- Marzec 2022
Ubud, Bali
Tyle lat przemierzała przez życie, w złe duchy wiary swej nie pokładając, a teraz?
Mogłyby istnieć… w końcu łatwiej obwiniać złe duchy za własne błędy, prawda?
Odwaga to, czy głupota? Raczej to drugie, biorąc pod uwagę fakt, że sama Ariel niewiele wspólnego ma z odwagą. Jej życie to pasmo pełne uniesień, których następstwem z a w s z e jest ucieczka. Po grudniowym miesiącu wzlotów, nastąpił styczniowy upadek. Nowy rok to i nowe możliwości ucieczki. Z racji, że w te dobre życiowe wybory też grać nie potrafiła, możliwości okazały się utraconymi szansami, które przyszło jej opłakiwać na indonezyjskiej wyspie. Poetycko tak, gdy serce żalem ściskane żegna się z tym co porzuciła, w miejscu, w którym wszystko się zaczęło. Wszystko idealnie zwieńczone w czasie - marzec. Miesiąc wielkiej ceremonii puryfikacyjnej poprzedzającej Nyepi. Czy mogło istnieć coś lepszego od uroczystości, której celem jest oczyszczenie się z nagromadzonego zła w ciągu całego roku? Jej wprawdzie przydałoby się ekstremalne oczyszczenie z dwudziestu ośmiu lat, ale nie wzgardzi tym jednym rokiem - do łatwych przecież nie należał.

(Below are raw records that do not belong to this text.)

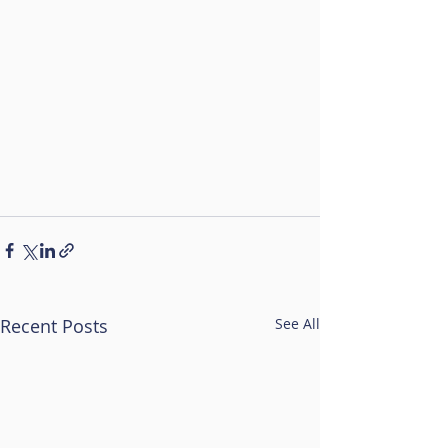
Recent Posts
See All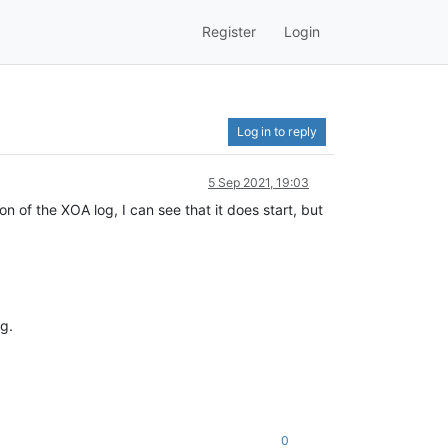
Register
Login
Log in to reply
5 Sep 2021, 19:03
 of the XOA log, I can see that it does start, but
g.
0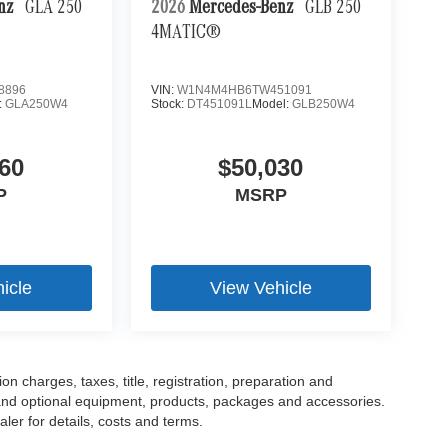
enz
GLA 250
2026
Mercedes-Benz
GLB 250
4MATIC®
8896
VIN:
W1N4M4HB6TW451091
:
GLA250W4
Stock:
DT451091L
Model:
GLB250W4
60
$50,030
P
MSRP
icle
View Vehicle
 charges, taxes, title, registration, preparation and
 and optional equipment, products, packages and accessories.
ler for details, costs and terms.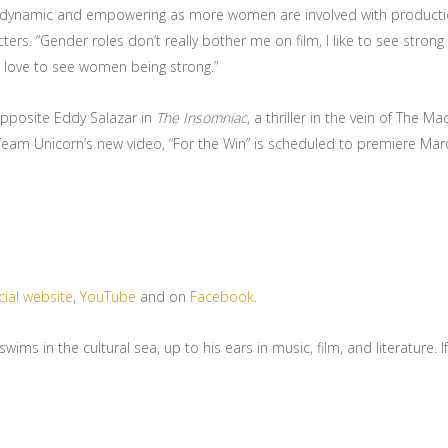
ly dynamic and empowering as more women are involved with production
ers. “Gender roles don’t really bother me on film, I like to see stro
o love to see women being strong.”
opposite Eddy Salazar in
The Insomniac
, a thriller in the vein of The Ma
eam Unicorn’s new video, “For the Win” is scheduled to premiere Mar
cial website
,
YouTube
and on
Facebook
.
s in the cultural sea, up to his ears in music, film, and literature. If 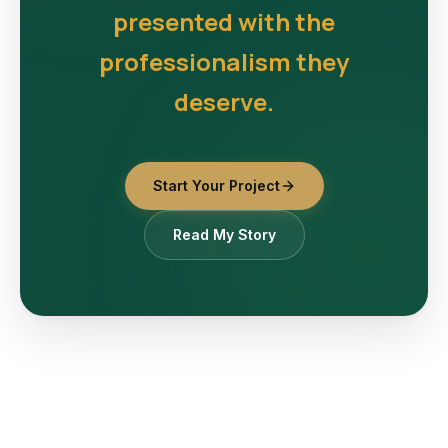
presented with the
professionalism they
deserve.
Start Your Project
Read My Story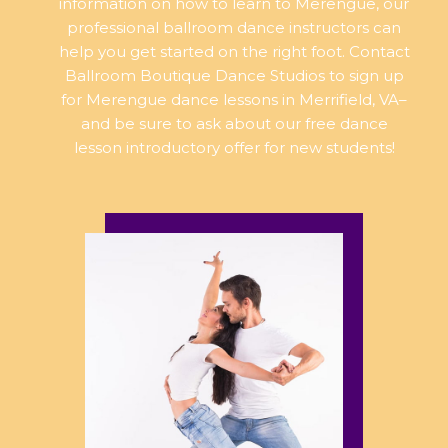
information on how to learn to Merengue, our
professional ballroom dance instructors can
help you get started on the right foot. Contact
Ballroom Boutique Dance Studios to sign up
for Merengue dance lessons in Merrifield, VA–
and be sure to ask about our free dance
lesson introductory offer for new students!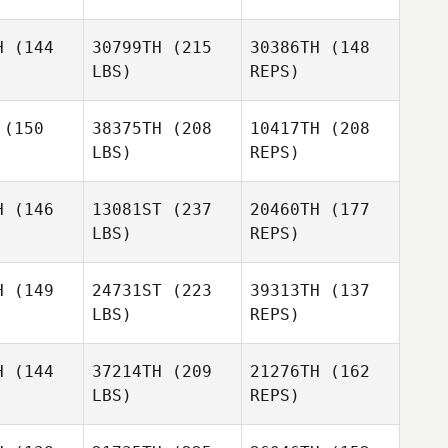
David
David
Pam
hinger
Luechinger
H
(144
30799TH
(215
30386TH
(148
Prohaska
LBS)
REPS)
Megan
Megan
Dancey
ncey
(150
38375TH
(208
10417TH
(208
David
LBS)
REPS)
Luechinger
Megan
Erin Lewis
Erin Lewis
Dancey
H
(146
13081ST
(237
20460TH
(177
LBS)
REPS)
Reginald
Reginald
Lau
Lau
H
(149
24731ST
(223
39313TH
(137
Laura
LBS)
REPS)
Tomlinson
Linda
Linda
wler
Fowler
H
(144
37214TH
(209
21276TH
(162
LBS)
REPS)
Reginald
Ashley
Ashley
Lau
ain
Sain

Łudziła się, że coś się odmieni.
Miała nadzieję, że w końcu nadejdzie upragniony spokój.
Tak, jak po kilku dniach barwnych procesji na Bali, kiedy to Ubud zamarło. Utonęło w ciszy, by po zmroku pogrążyć się w obezwładniającej ciemności. Jeszcze nigdy wcześniej nie miała okazji podziwiać tak pięknie rozgwieżdżonego nieba, jak tej nocy na indonezyjskiej wyspie. Ona - skryta w pościeli, dachowe okno z nieziemskim widokiem i złe duchy, które według legendy zeszły tej nocy na ziemię.
Czy kompletna cisza i ciemność przekona demony, że ziemia ta jest wymarła i zostawią ją w spokoju? Chciała w to wierzyć i właśnie dlatego uczestniczyła w tym święcie jak tutejsi mieszkańcy - spędzając dzień w zupełnej ciszy, oddając się medytacji.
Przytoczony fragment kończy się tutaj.